The Nigeria Union of Petroleum and Natural Gas Workers (NUPENG), and the Independent Petroleum Marketers Association of Nigeria (IPMAN), however, have challenged the government to match its words with action, saying they have become weary of unfulfilled promises.
Reacting to Kachikwu’s announcement, the Eastern Zonal Chairman of NUPENG, Godwin Eruba, and IPMAN Chairman, Port Harcourt Zone, Sunny Nkpe, said the development would only cheer Nigerians, if the government delivers on its assurances.
“There is no alternative to local refineries.
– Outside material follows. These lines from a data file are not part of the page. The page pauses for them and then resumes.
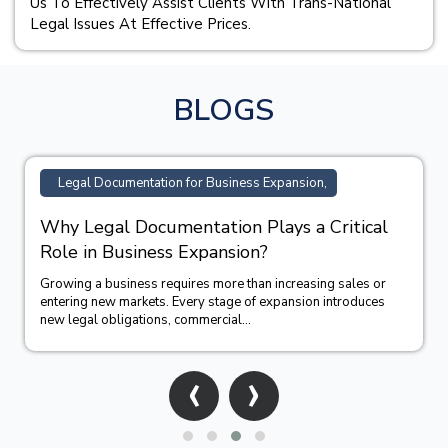
Us To Effectively Assist Clients With Trans-National
Legal Issues At Effective Prices.
BLOGS
Legal Documentation for Business Expansion,
Why Legal Documentation Plays a Critical
Role in Business Expansion?
Growing a business requires more than increasing sales or
entering new markets. Every stage of expansion introduces
new legal obligations, commercial...
‹
›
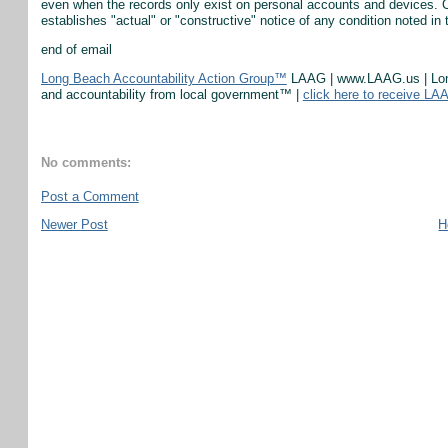
even when the records only exist on personal accounts and devices. Ci
establishes "actual" or "constructive" notice of any condition noted in 
end of email
Long Beach Accountability Action Group™
LAAG | www.LAAG.us | Long 
and accountability from local government™ |
click here to receive LA
No comments:
Post a Comment
Newer Post
H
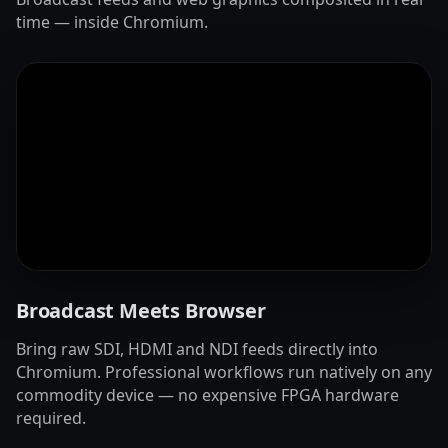
time — inside Chromium.
Broadcast Meets Browser
Bring raw SDI, HDMI and NDI feeds directly into
Chromium. Professional workflows run natively on any
commodity device — no expensive FPGA hardware
required.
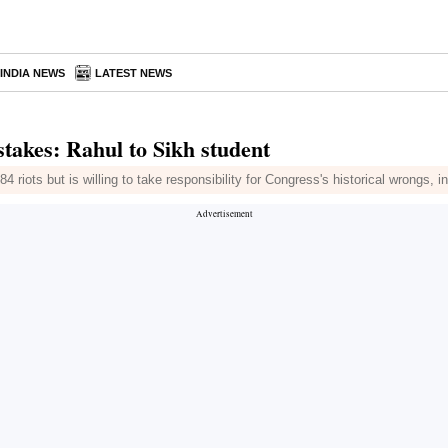
INDIA NEWS
LATEST NEWS
stakes: Rahul to Sikh student
4 riots but is willing to take responsibility for Congress's historical wrongs,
They will create employment, reduce the price of PMS to even less than N50 per litre, expose the corruption embedded in the subsidy scheme, eradicate scarcities occasioned by importation of oil, and end the stress experienced by citizens,” said Eruba.
He urged the government to ensure machinery needed for the production is in top shape and is properly maintained, warning that an on-off pattern does not portend well for the nation’s economy.
Cautiously optimistic, Nkpe regretted that Nigerians have been through much pain and hardship, but that sustainable move to address the challenge is welcome.
Nigeria joined the Organisation of Petroleum Exporting Countries (OPEC) in 1971. Six years later, in 1977, it merged the Nigeria National Oil Corporation with the Federal Ministry of Mines and Steel into the Nigeria National Petroleum Corporation (NNPC). In 1981, that is after a period of four years of NNPC, the corporation was decentralised into nine subsidiaries including the National Petroleum Investment Management Services (NAPIMS); Nigerian Petroleum Development Company (NPDC); Nigerian Gas Company (NGC); Products and Pipelines Marketing Company (PPMC); Integrated Data Services Limited (IDSL); Nigerian Liquefied Natural Gas Limited (NLNG); National Engineering and Technical Company Limited (NETCO); Hydrocarbon Services Nigeria Limited (HYSON); Warri Refinery and Petrochemical Company Limited (WRPC); Kaduna Refinery and Petrochemical Company Limited(KRPC) and Port Harcourt Refining Co. Limited (PHRC).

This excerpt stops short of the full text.